Document structure recognition data
══════════════════════════════
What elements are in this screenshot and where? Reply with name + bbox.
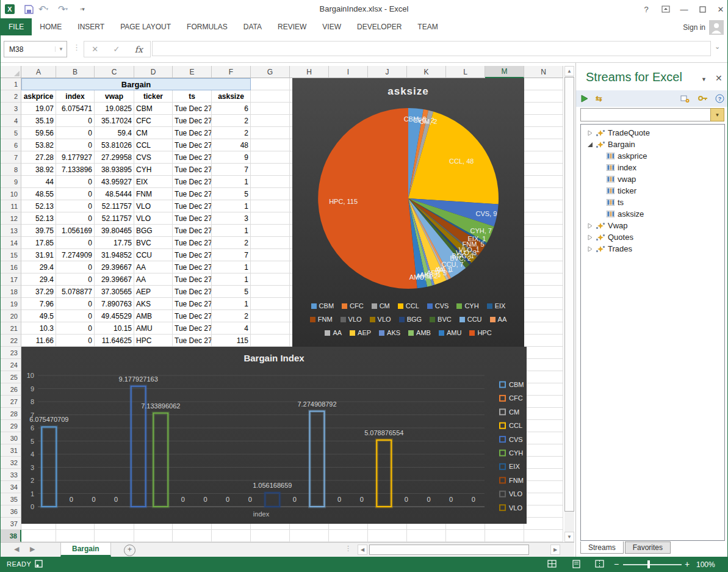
- cell[interactable]: Tue Dec 27: [173, 298, 212, 310]
- cell[interactable]: 39.80465: [95, 225, 134, 237]
- cancel-entry-icon[interactable]: ✕: [92, 45, 98, 54]
- cell[interactable]: Tue Dec 27: [173, 188, 212, 200]
- cell[interactable]: 0: [56, 127, 95, 139]
- tree-field-vwap[interactable]: vwap: [581, 173, 724, 185]
- cell[interactable]: 27.28: [21, 151, 56, 164]
- row-header-35[interactable]: 35: [1, 493, 21, 505]
- tree-field-askprice[interactable]: askprice: [581, 150, 724, 162]
- insert-function-icon[interactable]: fx: [135, 45, 143, 54]
- row-header-29[interactable]: 29: [1, 420, 21, 432]
- cell[interactable]: 52.11757: [95, 200, 134, 212]
- cell[interactable]: CVS: [134, 151, 173, 164]
- scroll-right-icon[interactable]: ▶: [550, 545, 560, 555]
- name-box[interactable]: M38 ▼: [4, 41, 67, 57]
- ribbon-tab-developer[interactable]: DEVELOPER: [349, 18, 409, 35]
- cell[interactable]: 38.93895: [95, 164, 134, 176]
- cell[interactable]: 0: [56, 139, 95, 151]
- cell[interactable]: Tue Dec 27: [173, 103, 212, 115]
- ribbon-tab-formulas[interactable]: FORMULAS: [179, 18, 236, 35]
- ribbon-display-options-icon[interactable]: [658, 4, 673, 15]
- cell[interactable]: HPC: [134, 335, 173, 347]
- cell[interactable]: Tue Dec 27: [173, 249, 212, 261]
- formula-bar-expand-icon[interactable]: ⌄: [715, 43, 720, 51]
- cell[interactable]: 5: [212, 188, 251, 200]
- row-header-28[interactable]: 28: [1, 408, 21, 420]
- column-header-K[interactable]: K: [407, 66, 446, 78]
- maximize-button[interactable]: [695, 4, 710, 15]
- row-header-5[interactable]: 5: [1, 127, 21, 139]
- help-button[interactable]: ?: [639, 4, 654, 15]
- scroll-up-icon[interactable]: ▲: [564, 66, 574, 76]
- cell[interactable]: 35.17024: [95, 115, 134, 127]
- cell[interactable]: 59.56: [21, 127, 56, 139]
- confirm-entry-icon[interactable]: ✓: [113, 45, 120, 54]
- cell[interactable]: 37.29: [21, 286, 56, 298]
- cell[interactable]: 31.94852: [95, 249, 134, 261]
- bar-chart[interactable]: Bargain Index 0123456789106.075470709000…: [21, 347, 527, 524]
- cell[interactable]: 44: [21, 176, 56, 188]
- cell[interactable]: Tue Dec 27: [173, 151, 212, 164]
- stream-search-input[interactable]: [580, 108, 711, 121]
- row-header-14[interactable]: 14: [1, 237, 21, 249]
- row-header-8[interactable]: 8: [1, 164, 21, 176]
- cell[interactable]: Tue Dec 27: [173, 200, 212, 212]
- row-header-36[interactable]: 36: [1, 505, 21, 518]
- cell[interactable]: 49.5: [21, 310, 56, 322]
- row-header-33[interactable]: 33: [1, 469, 21, 481]
- row-header-12[interactable]: 12: [1, 212, 21, 225]
- cell[interactable]: 37.30565: [95, 286, 134, 298]
- column-header-cell-vwap[interactable]: vwap: [95, 90, 134, 103]
- vertical-scroll-thumb[interactable]: [564, 77, 574, 512]
- zoom-slider-track[interactable]: [623, 564, 682, 565]
- tree-field-asksize[interactable]: asksize: [581, 208, 724, 220]
- cell[interactable]: Tue Dec 27: [173, 164, 212, 176]
- row-header-6[interactable]: 6: [1, 139, 21, 151]
- tree-item-tradequote[interactable]: TradeQuote: [581, 127, 724, 139]
- cell[interactable]: 11.64625: [95, 335, 134, 347]
- cell[interactable]: 43.95927: [95, 176, 134, 188]
- select-all-corner[interactable]: [1, 66, 21, 78]
- bar-BGG[interactable]: [265, 493, 279, 507]
- cell[interactable]: 29.39667: [95, 261, 134, 273]
- column-header-cell-ts[interactable]: ts: [173, 90, 212, 103]
- bar-AEP[interactable]: [377, 440, 391, 507]
- cell[interactable]: Tue Dec 27: [173, 261, 212, 273]
- formula-input[interactable]: [152, 41, 711, 56]
- pane-help-icon[interactable]: ?: [715, 94, 724, 103]
- cell[interactable]: 0: [56, 115, 95, 127]
- row-header-27[interactable]: 27: [1, 396, 21, 408]
- cell[interactable]: 48: [212, 139, 251, 151]
- row-header-4[interactable]: 4: [1, 115, 21, 127]
- cell[interactable]: 39.75: [21, 225, 56, 237]
- row-header-16[interactable]: 16: [1, 261, 21, 273]
- cell[interactable]: Tue Dec 27: [173, 237, 212, 249]
- row-header-23[interactable]: 23: [1, 347, 21, 359]
- play-icon[interactable]: [581, 95, 588, 103]
- ribbon-tab-insert[interactable]: INSERT: [70, 18, 112, 35]
- row-header-32[interactable]: 32: [1, 457, 21, 469]
- row-header-19[interactable]: 19: [1, 298, 21, 310]
- cell[interactable]: 53.81026: [95, 139, 134, 151]
- macro-record-icon[interactable]: [35, 560, 43, 568]
- cell[interactable]: 10.15: [95, 322, 134, 335]
- zoom-out-icon[interactable]: −: [614, 559, 619, 569]
- cell[interactable]: 0: [56, 237, 95, 249]
- ribbon-tab-file[interactable]: FILE: [1, 18, 32, 35]
- cell[interactable]: Tue Dec 27: [173, 322, 212, 335]
- column-header-cell-asksize[interactable]: asksize: [212, 90, 251, 103]
- cell[interactable]: 19.07: [21, 103, 56, 115]
- cell[interactable]: AEP: [134, 286, 173, 298]
- add-sheet-icon[interactable]: +: [124, 545, 135, 556]
- sheet-nav-right-icon[interactable]: ▶: [30, 545, 35, 553]
- column-header-L[interactable]: L: [446, 66, 485, 78]
- cell[interactable]: 5.078877: [56, 286, 95, 298]
- cell[interactable]: EIX: [134, 176, 173, 188]
- cell[interactable]: CCL: [134, 139, 173, 151]
- row-header-34[interactable]: 34: [1, 481, 21, 493]
- cell[interactable]: AA: [134, 273, 173, 286]
- vertical-scrollbar[interactable]: ▲ ▼: [564, 66, 574, 542]
- cell[interactable]: 0: [56, 176, 95, 188]
- row-header-15[interactable]: 15: [1, 249, 21, 261]
- column-header-D[interactable]: D: [134, 66, 173, 78]
- row-header-31[interactable]: 31: [1, 444, 21, 457]
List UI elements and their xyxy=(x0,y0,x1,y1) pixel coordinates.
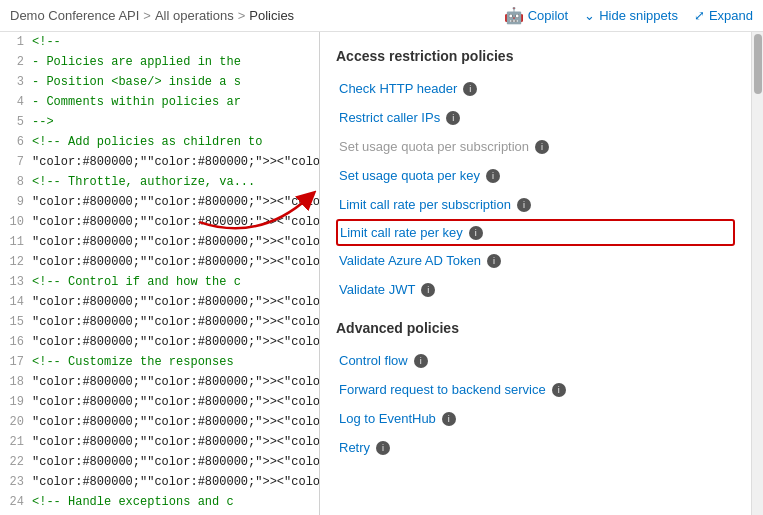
policy-item[interactable]: Set usage quota per keyi xyxy=(336,161,735,190)
breadcrumb-sep1: > xyxy=(143,8,151,23)
line-content: "color:#800000;""color:#800000;">><"colo… xyxy=(32,372,319,392)
line-content: "color:#800000;""color:#800000;">><"colo… xyxy=(32,292,319,312)
line-content: <!-- Add policies as children to xyxy=(32,132,319,152)
info-icon[interactable]: i xyxy=(446,111,460,125)
line-content: --> xyxy=(32,112,319,132)
code-editor[interactable]: 1<!--2 - Policies are applied in the3 - … xyxy=(0,32,320,515)
advanced-items-list: Control flowiForward request to backend … xyxy=(336,346,735,462)
hide-snippets-icon: ⌄ xyxy=(584,8,595,23)
line-content: "color:#800000;""color:#800000;">><"colo… xyxy=(32,252,319,272)
code-line: 22 "color:#800000;""color:#800000;">><"c… xyxy=(0,452,319,472)
line-number: 20 xyxy=(0,412,32,432)
breadcrumb: Demo Conference API > All operations > P… xyxy=(10,8,294,23)
info-icon[interactable]: i xyxy=(517,198,531,212)
code-line: 2 - Policies are applied in the xyxy=(0,52,319,72)
hide-snippets-label: Hide snippets xyxy=(599,8,678,23)
breadcrumb-operations[interactable]: All operations xyxy=(155,8,234,23)
code-line: 24 <!-- Handle exceptions and c xyxy=(0,492,319,512)
code-line: 18 "color:#800000;""color:#800000;">><"c… xyxy=(0,372,319,392)
line-number: 17 xyxy=(0,352,32,372)
policy-item-label: Log to EventHub xyxy=(339,411,436,426)
code-line: 3 - Position <base/> inside a s xyxy=(0,72,319,92)
line-number: 5 xyxy=(0,112,32,132)
code-line: 4 - Comments within policies ar xyxy=(0,92,319,112)
info-icon[interactable]: i xyxy=(535,140,549,154)
policy-item-label: Retry xyxy=(339,440,370,455)
expand-label: Expand xyxy=(709,8,753,23)
copilot-icon: 🤖 xyxy=(504,6,524,25)
line-content: <!-- Throttle, authorize, va... xyxy=(32,172,319,192)
scrollbar-thumb[interactable] xyxy=(754,34,762,94)
line-content: "color:#800000;""color:#800000;">><"colo… xyxy=(32,452,319,472)
line-content: "color:#800000;""color:#800000;">><"colo… xyxy=(32,412,319,432)
code-line: 14 "color:#800000;""color:#800000;">><"c… xyxy=(0,292,319,312)
code-line: 20 "color:#800000;""color:#800000;">><"c… xyxy=(0,412,319,432)
breadcrumb-api[interactable]: Demo Conference API xyxy=(10,8,139,23)
code-line: 7"color:#800000;""color:#800000;">><"col… xyxy=(0,152,319,172)
policy-item[interactable]: Retryi xyxy=(336,433,735,462)
policy-item[interactable]: Set usage quota per subscriptioni xyxy=(336,132,735,161)
code-line: 8 <!-- Throttle, authorize, va... xyxy=(0,172,319,192)
policy-item[interactable]: Validate Azure AD Tokeni xyxy=(336,246,735,275)
code-line: 1<!-- xyxy=(0,32,319,52)
policy-item[interactable]: Limit call rate per subscriptioni xyxy=(336,190,735,219)
policy-panel[interactable]: Access restriction policies Check HTTP h… xyxy=(320,32,751,515)
line-number: 24 xyxy=(0,492,32,512)
line-number: 1 xyxy=(0,32,32,52)
code-line: 21 "color:#800000;""color:#800000;">><"c… xyxy=(0,432,319,452)
code-lines: 1<!--2 - Policies are applied in the3 - … xyxy=(0,32,319,515)
line-number: 14 xyxy=(0,292,32,312)
code-line: 11 "color:#800000;""color:#800000;">><"c… xyxy=(0,232,319,252)
policy-item[interactable]: Limit call rate per keyi xyxy=(336,219,735,246)
hide-snippets-button[interactable]: ⌄ Hide snippets xyxy=(584,8,678,23)
code-line: 13 <!-- Control if and how the c xyxy=(0,272,319,292)
scrollbar[interactable] xyxy=(751,32,763,515)
line-number: 11 xyxy=(0,232,32,252)
info-icon[interactable]: i xyxy=(552,383,566,397)
line-number: 22 xyxy=(0,452,32,472)
policy-item[interactable]: Check HTTP headeri xyxy=(336,74,735,103)
line-number: 16 xyxy=(0,332,32,352)
copilot-button[interactable]: 🤖 Copilot xyxy=(504,6,568,25)
policy-item-label: Restrict caller IPs xyxy=(339,110,440,125)
info-icon[interactable]: i xyxy=(442,412,456,426)
line-content: "color:#800000;""color:#800000;">><"colo… xyxy=(32,152,319,172)
info-icon[interactable]: i xyxy=(376,441,390,455)
policy-item-label: Control flow xyxy=(339,353,408,368)
info-icon[interactable]: i xyxy=(463,82,477,96)
info-icon[interactable]: i xyxy=(421,283,435,297)
code-line: 17 <!-- Customize the responses xyxy=(0,352,319,372)
line-number: 9 xyxy=(0,192,32,212)
expand-button[interactable]: ⤢ Expand xyxy=(694,8,753,23)
line-content: <!-- xyxy=(32,32,319,52)
line-content: - Position <base/> inside a s xyxy=(32,72,319,92)
line-content: <!-- Customize the responses xyxy=(32,352,319,372)
policy-item-label: Limit call rate per subscription xyxy=(339,197,511,212)
policy-item[interactable]: Forward request to backend servicei xyxy=(336,375,735,404)
line-number: 18 xyxy=(0,372,32,392)
line-number: 2 xyxy=(0,52,32,72)
policy-item[interactable]: Control flowi xyxy=(336,346,735,375)
line-number: 3 xyxy=(0,72,32,92)
line-content: "color:#800000;""color:#800000;">><"colo… xyxy=(32,212,319,232)
topbar: Demo Conference API > All operations > P… xyxy=(0,0,763,32)
info-icon[interactable]: i xyxy=(487,254,501,268)
info-icon[interactable]: i xyxy=(486,169,500,183)
policy-item[interactable]: Validate JWTi xyxy=(336,275,735,304)
topbar-actions: 🤖 Copilot ⌄ Hide snippets ⤢ Expand xyxy=(504,6,753,25)
line-number: 23 xyxy=(0,472,32,492)
code-line: 19 "color:#800000;""color:#800000;">><"c… xyxy=(0,392,319,412)
policy-item[interactable]: Log to EventHubi xyxy=(336,404,735,433)
copilot-label: Copilot xyxy=(528,8,568,23)
policy-item[interactable]: Restrict caller IPsi xyxy=(336,103,735,132)
line-content: <!-- Handle exceptions and c xyxy=(32,492,319,512)
line-content: "color:#800000;""color:#800000;">><"colo… xyxy=(32,392,319,412)
main-content: 1<!--2 - Policies are applied in the3 - … xyxy=(0,32,763,515)
policy-item-label: Limit call rate per key xyxy=(340,225,463,240)
info-icon[interactable]: i xyxy=(469,226,483,240)
line-content: "color:#800000;""color:#800000;">><"colo… xyxy=(32,192,319,212)
code-line: 23 "color:#800000;""color:#800000;">><"c… xyxy=(0,472,319,492)
line-number: 19 xyxy=(0,392,32,412)
info-icon[interactable]: i xyxy=(414,354,428,368)
code-line: 16 "color:#800000;""color:#800000;">><"c… xyxy=(0,332,319,352)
══════════════════════════════
• Exercise brief: If a line in the records holds the string "backend", copy it.

• Answer to this task:
advanced-items-list: Control flowiForward request to backend … xyxy=(336,346,735,462)
policy-item[interactable]: Forward request to backend servicei xyxy=(336,375,735,404)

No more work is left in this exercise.